In August 1974, Charles and Betty Staver bought the Mullican's 74 acres. Like the Huffords and Mullicans before them, the Stavers had lived in a town (Freeport) prior to moving to the country. The timing of when they arrived is unclear, but it seems the Stavers bought the property with the intention of building a new house on it. In November 1973, the Stavers applied for a permit to build a home on Farm School Road. In May 1974, the Stavers held an auction at the property for various items that included small farm equipment used for hay baling and transporting livestock. We don't know why they were able to do this prior to owning the property in August 1974, but the permit application and auction suggest they might have already been living in our house.
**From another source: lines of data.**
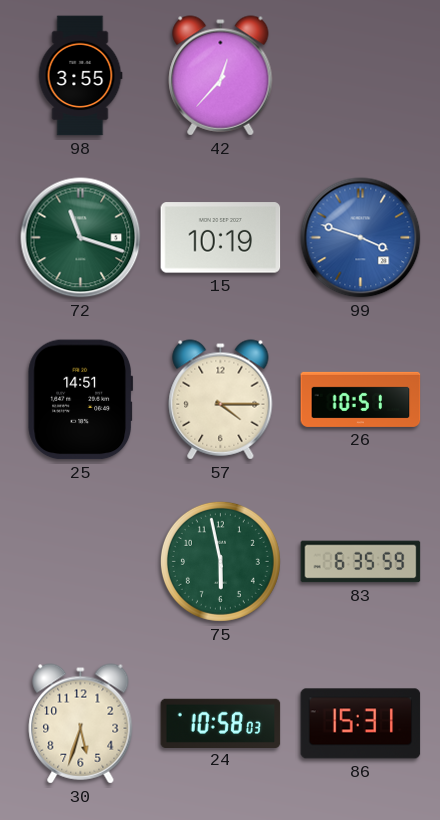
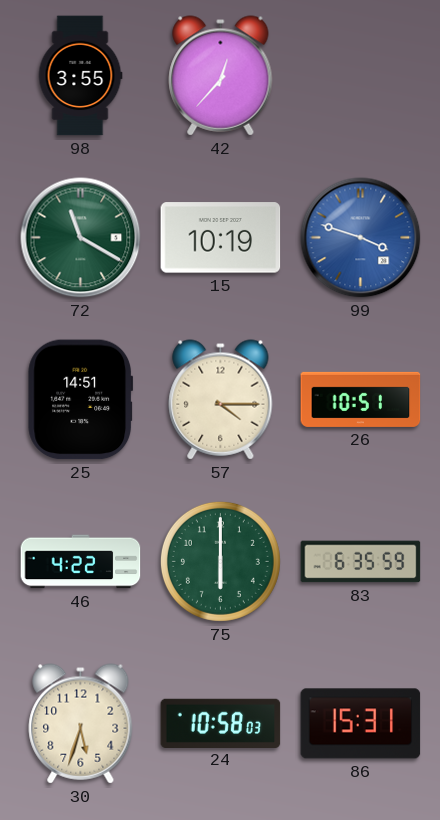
72: 11:18 -> 11:20
46: none -> 4:22
75: 5:58 -> 6:00
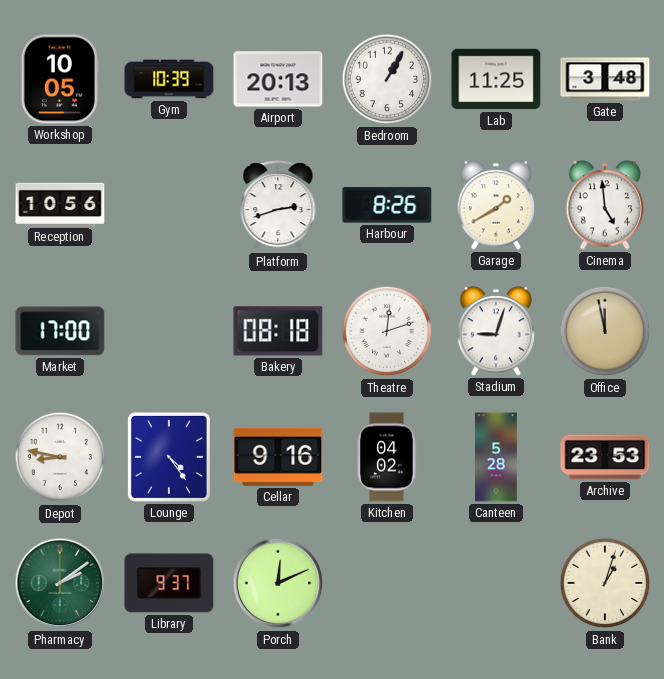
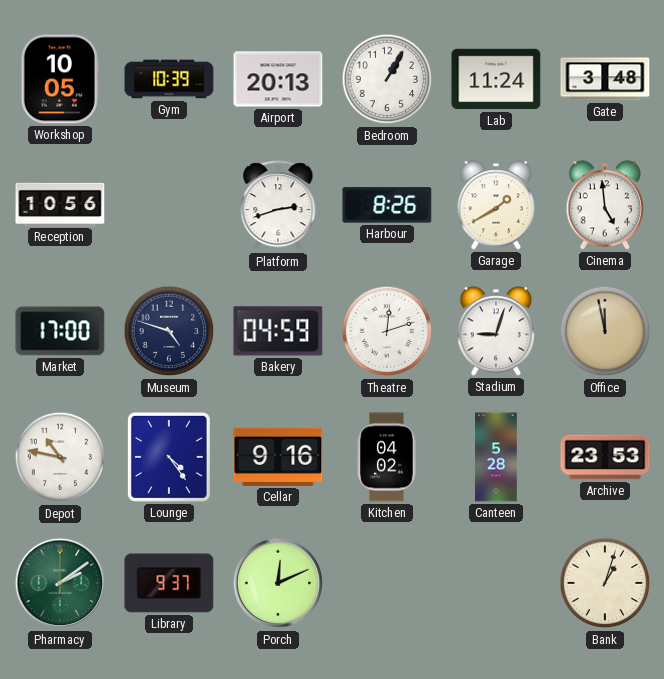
Lab: 11:25 -> 11:24
Museum: none -> 4:48
Bakery: 08:18 -> 04:59
Depot: 8:47 -> 10:47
In June of 1977, Charles Staver placed an advertisement in the Freeport Journal-Standard for the sale of their new house. An over-the-road driver, Charles was away from home frequently and his wife didn't like to be alone in the country. Stephenson County real estate transactions show that the Staver's purchased a house in Freeport in March of that same year. Their life in the country was over. The Staver's sold their newer house to our neighbors, Jim and Janaan Ingram, and the original house and acreage to Harry Espenscheid.
From there, our home began about a 20-year period as a rental property. A 1977 plat map of Rock Run Township (below), as well as various rural directories from the late-1970s and 1980s, do not even show the original house. At that point in its life, the house probably was in need of modernizing, which may have been why the Stavers chose to build a new home. Charles was in his early-50s in 1973, and possibly at a point in life where the motivation for remodeling, rewiring, re-roofing and re-everything wasn't there anymore.
Charles Staver died in 1983 and is buried in the Chapel Hill cemetery in Freeport. Betty was buried beside him after her death in 2007.